*** Opening EXTRACTED RECORDS ***

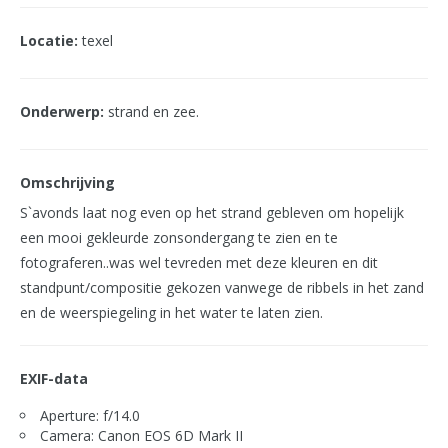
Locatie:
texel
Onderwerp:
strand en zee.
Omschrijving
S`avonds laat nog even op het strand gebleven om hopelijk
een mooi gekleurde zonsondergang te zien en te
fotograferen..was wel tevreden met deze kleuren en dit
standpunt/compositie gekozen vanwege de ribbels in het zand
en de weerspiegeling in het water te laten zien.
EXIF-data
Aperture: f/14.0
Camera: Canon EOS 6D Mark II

*** Closing EXTRACTED RECORDS ***
*** Opening EXTRACTED RECORDS ***

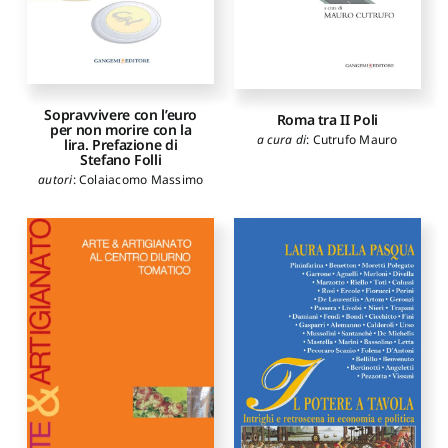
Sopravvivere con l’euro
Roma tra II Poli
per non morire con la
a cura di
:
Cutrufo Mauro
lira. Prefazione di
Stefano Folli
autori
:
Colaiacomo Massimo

*** Closing EXTRACTED RECORDS ***

■ **TASK**
Transcribe, exactly and without additions, the lines of the records above, beginning with the line that contains "lira. Prefazione di" and ending with the line that contains "Colaiacomo Massimo", both included.

■ **EXPECTED OUTPUT**
lira. Prefazione di
Stefano Folli
autori
:
Colaiacomo Massimo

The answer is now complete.